• [EXERCISE]:
Print the lines exactly. Start at the first line of the material below, end with the line that contains "Read more (554, 514)", and skip all pictures.

• [SUPPLIED MATERIAL]:
=== Begin Enclosure ===
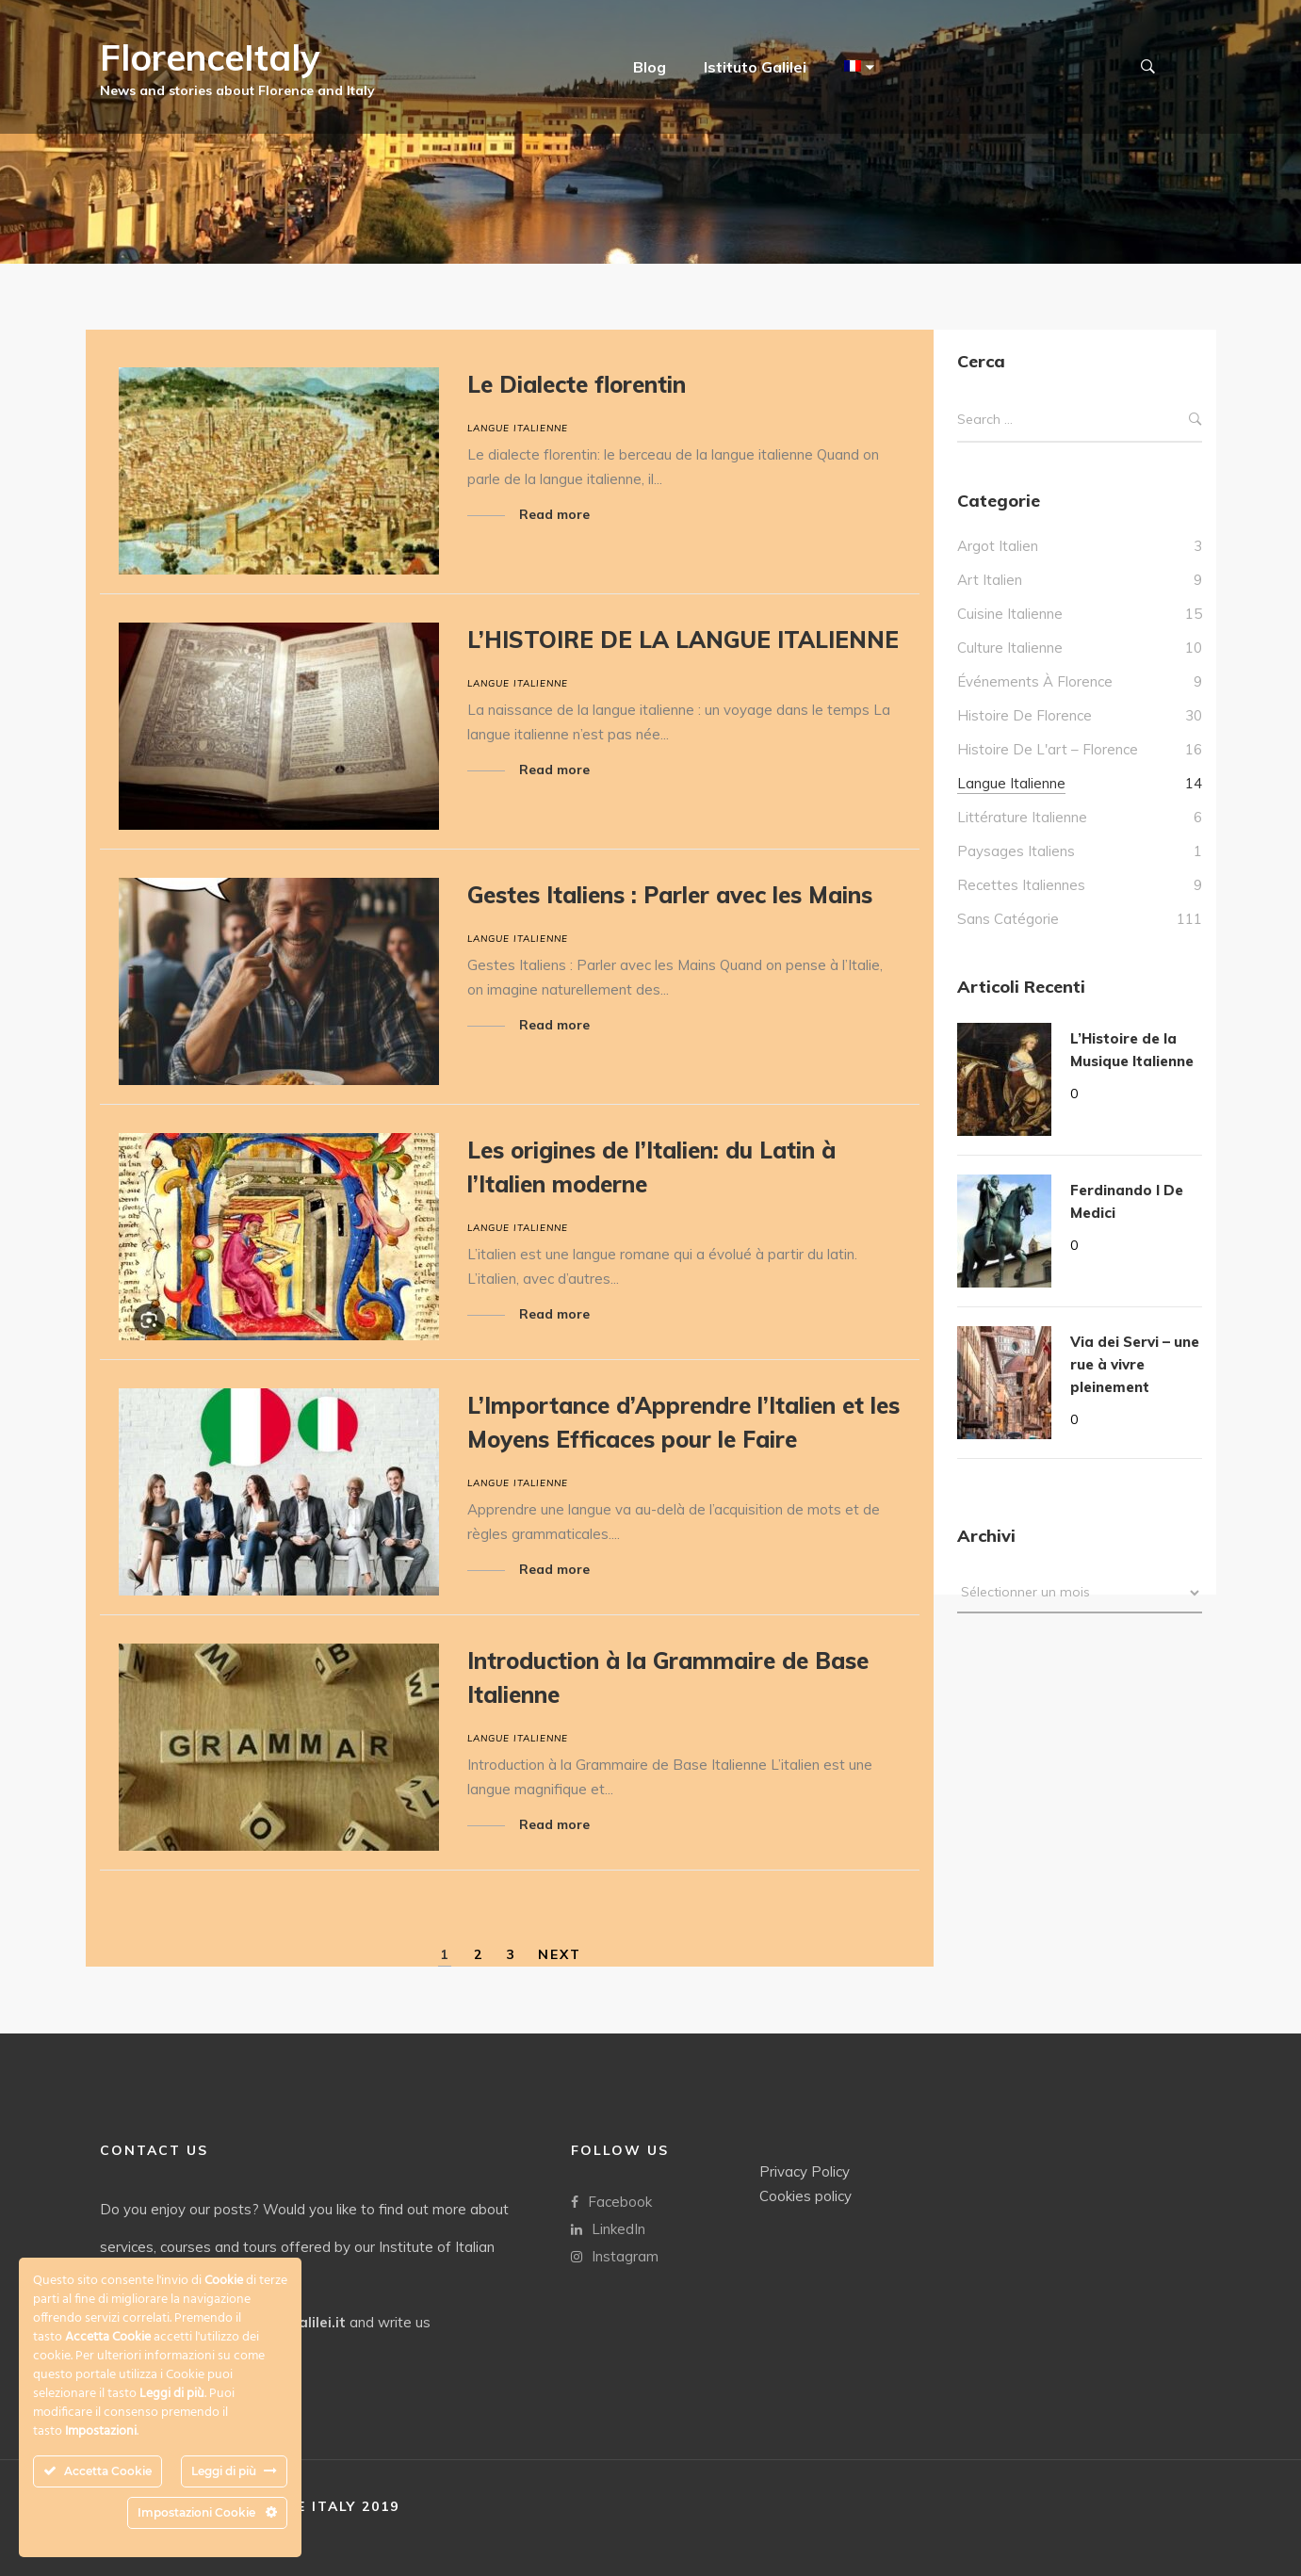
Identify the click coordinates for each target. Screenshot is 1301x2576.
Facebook (611, 2201)
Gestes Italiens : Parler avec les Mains (669, 895)
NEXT (559, 1954)
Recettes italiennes (1021, 885)
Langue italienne (517, 428)
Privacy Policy (804, 2170)
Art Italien (989, 580)
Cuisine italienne (1010, 614)
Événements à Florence (1035, 681)
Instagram (615, 2255)
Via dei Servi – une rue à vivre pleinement (1134, 1364)
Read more (554, 514)
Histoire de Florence (1024, 715)
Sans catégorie (1008, 919)
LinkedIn (608, 2228)
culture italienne (1010, 647)
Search (1195, 419)
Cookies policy (805, 2195)
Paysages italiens (1016, 851)
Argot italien (997, 546)
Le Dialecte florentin (576, 384)
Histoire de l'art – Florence (1047, 749)
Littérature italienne (1022, 817)
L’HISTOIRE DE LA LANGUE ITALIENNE (683, 639)
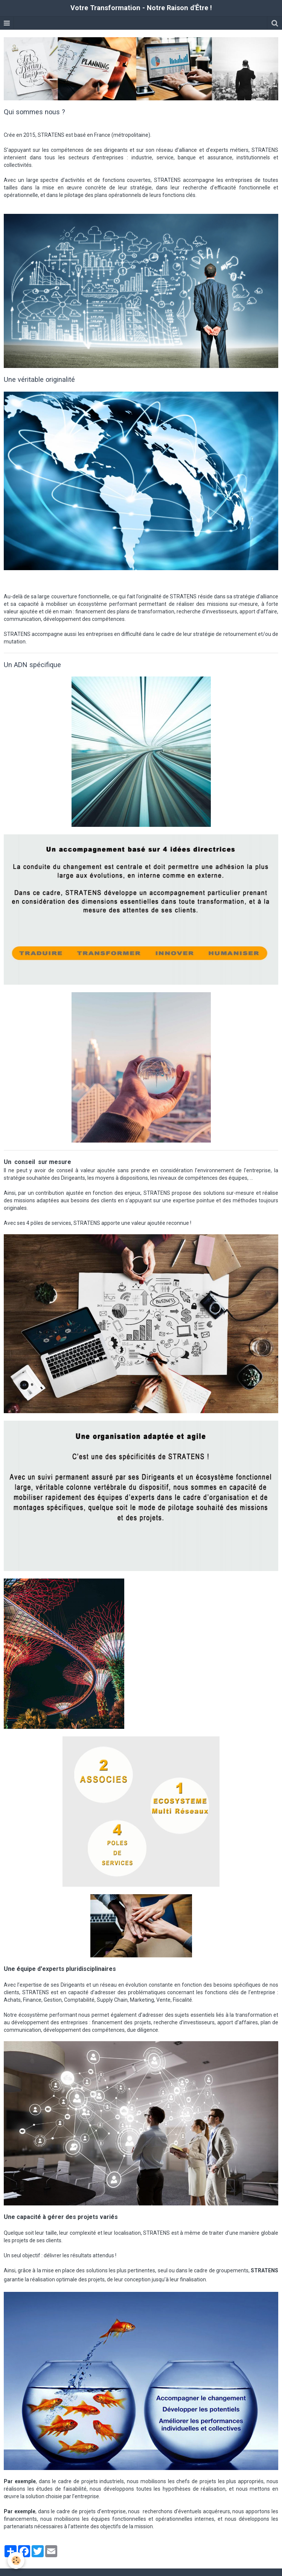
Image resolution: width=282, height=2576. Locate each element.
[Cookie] (16, 2560)
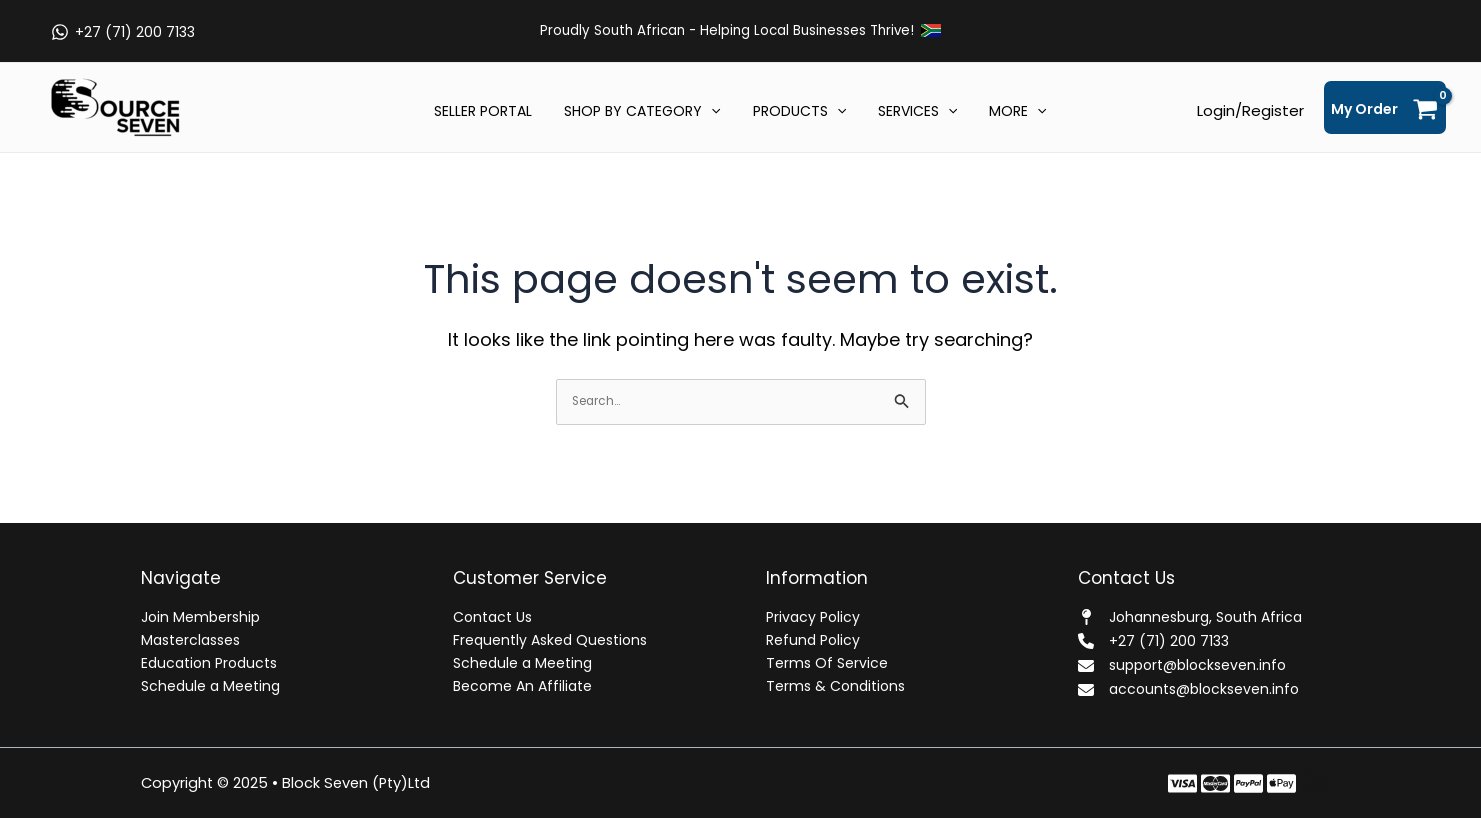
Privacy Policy (813, 617)
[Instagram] (1248, 783)
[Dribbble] (1314, 783)
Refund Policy (813, 640)
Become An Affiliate (522, 686)
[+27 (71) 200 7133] (122, 32)
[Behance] (1281, 783)
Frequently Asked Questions (550, 640)
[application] (715, 113)
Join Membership (200, 617)
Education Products (209, 663)
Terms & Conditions (835, 686)
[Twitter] (1215, 783)
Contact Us (492, 617)
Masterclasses (190, 640)
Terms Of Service (827, 663)
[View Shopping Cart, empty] (1385, 107)
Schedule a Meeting (210, 686)
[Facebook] (1182, 783)
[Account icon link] (1250, 111)
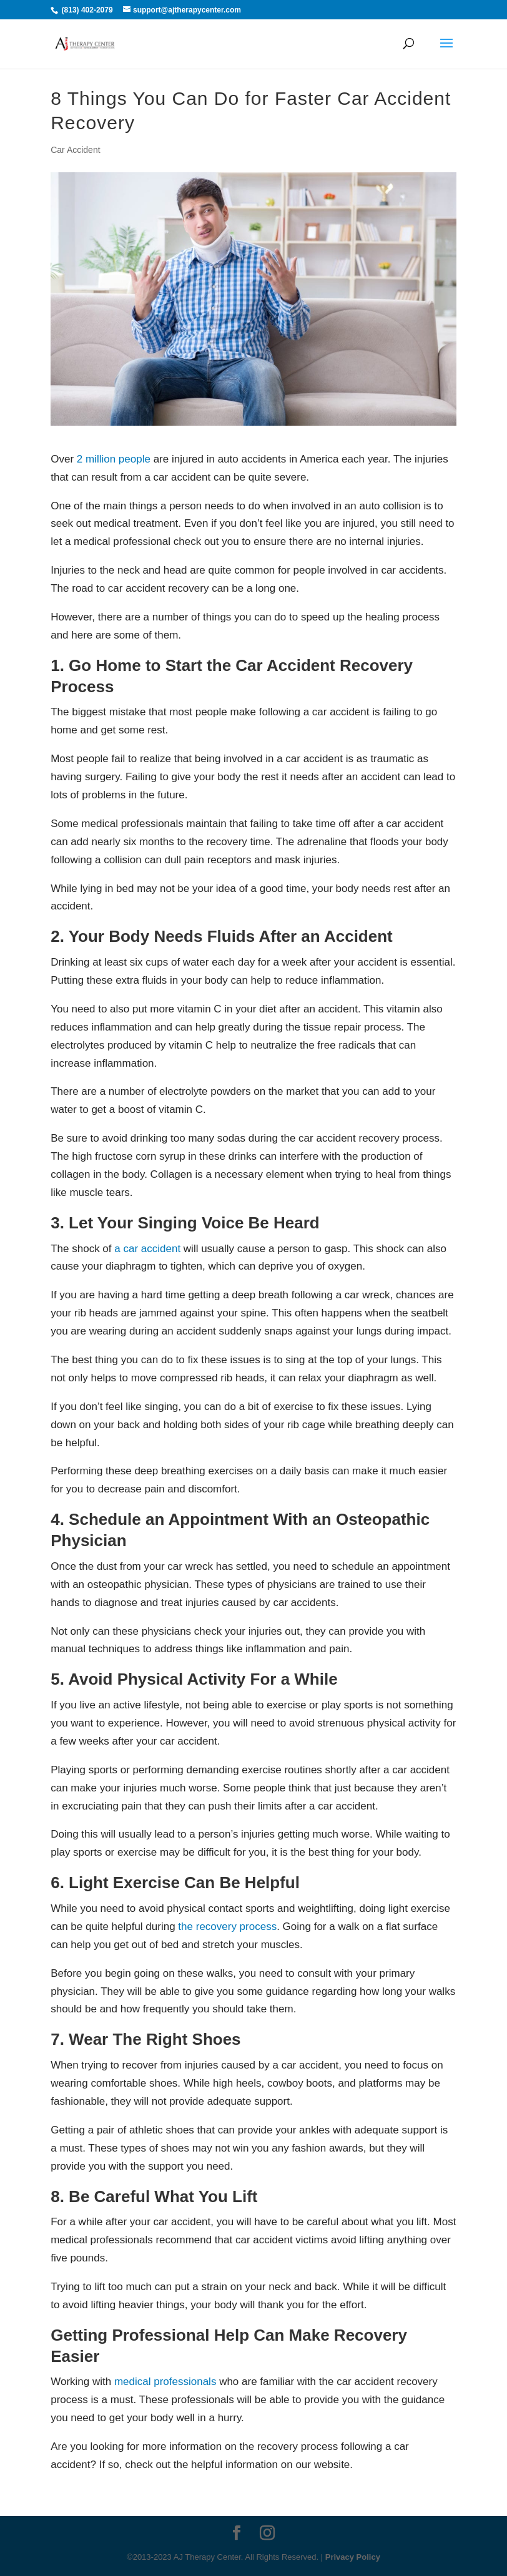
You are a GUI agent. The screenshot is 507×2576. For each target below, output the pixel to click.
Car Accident (75, 150)
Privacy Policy (352, 2557)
=== End Enclosure ===
• [SOLUTION]:
Identify the click coordinates for each target. Screenshot is 1301x2576.
Facebook (611, 2201)
Gestes Italiens : Parler avec les Mains (669, 895)
NEXT (559, 1954)
Recettes italiennes (1021, 885)
Langue italienne (517, 428)
Privacy Policy (804, 2170)
Art Italien (989, 580)
Cuisine italienne (1010, 614)
Événements à Florence (1035, 681)
Instagram (615, 2255)
Via dei Servi – une rue à vivre pleinement (1134, 1364)
Read more (554, 514)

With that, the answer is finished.